Widespread grassroots opposition on the right helped sink similar comprehensive immigration reform efforts from 2005-2007. It also created an even bigger backlash among Latino voters, leading many national Republicans to reconsider their opposition after the 2012 election.
Pro-reform Republicans have braced themselves for a revolt on the populist right this time around. Conservative big money group Crossroads GPS, tied to Karl Rove, is launching new ads urging conservatives to back reform to stop President Obama’s “de facto amnesty.” Evangelical leaders are running a nationwide campaign to convince social conservatives that there’s a Biblical case for immigration reform. And anti-tax conservatives like Grover Norquist are working hard to persuade skeptics that immigration reform will boost the economy and reduce the deficit.
For the most part, the Tea Party crowd has been relatively quiet. But that could be changing: Republican Senator John Thune complained to Tuesday that he’s facing a “bombardment” of phone calls against the bill. Rand Paul, considered a swing vote on immigration, said he’s yet to see a “groundswell” of support from the GOP for reform. A number of prominent conservative commentators, including Michelle Malkin and Erick Erickson, have organized a campaign to kill the Senate bill.
Some reformers are concerned that recent movement among House Republicans towards the right on the issue may reflect grassroots anger starting to bubble up. In another worrisome development, Sean Hannity, a reliable bellwether for conservative opinion who joined the pro-reform side after the 2012 election, is now once again signaling his opposition to the Senate’s legislation.
The “Gang of Eight” point man on containing these kinds of blowups is Marco Rubio of Florida, who has made dozens of appearances on conservative news shows to defend the plan. He’s been effective; even strong opponents of reform, like Rush Limbaugh, have given him a respectful airing and tried to keep him out of the line of fire in their attacks. But Rubio’s been sounding the alarm lately that Democrats need to offer more concessions on border security or lose conservatives, perhaps reflecting increased heat from his base.
The best news for immigration reform is that surveys still show strong support for comprehensive reform and its individual policies–a path to citizenship, increased border security, a crackdown on illegal hiring–even among Republicans. A Gallup poll released Wednesday found 87% of respondents favored allowing undocumented immigrants to earn citizenship over time if they meet certain requirements first. Another poll from the National Journal the same day found a plurality of Republicans, 38%, favored a path to citizenship for undocumented immigrants while another 21% favored granting lesser legal status.
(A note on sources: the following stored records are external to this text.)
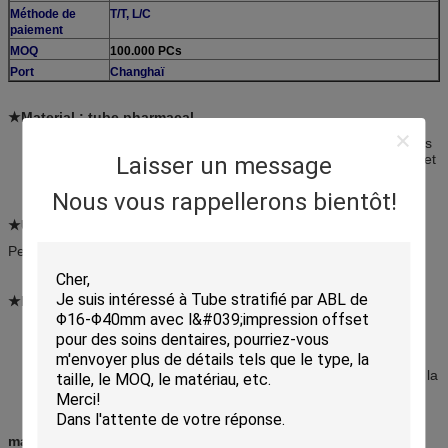
Méthode de
T/T, L/C
paiement
MOQ
100.000 PCs
Port
Changhaï
★Material : tube pharmacal
La couche intérieure de PE (pellicule de polyéthylène) de tubes
stratifiés peut être la barrière pour le contact entre le contenu et
Laisser un message
la couche intermédiaire en aluminium
Nous vous rappellerons bientôt!
★Usage :
Pelez le traitement, le pied d'athlète, éruption de couche de bébé.
★Feature :
Les tubes stratifiés adoptent l'impression plate avec la bonne
résistance abrasive. Des tubes stratifiés sont produits dans un
environnement propre et avec la consommation basse
d'énergie. Il y a un secteur consacré pour améliorer l'aspect et la
fonctionnalité des tubes stratifiés.
marque de ★Customer :
Pfizer, Mentholatum, Mayinglong,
These numbers come on the heels of a Fox News poll last week finding strong majorities not only favor the Senate bill’s core provisions, but consider immigration legislation an important priority.
But if the debate over background checks on gun sales is any indication, it takes only a small and loud minority of conservative activists to make lawmakers think twice about voting for even an extremely popular bill. There’s still plenty of time for that group to emerge.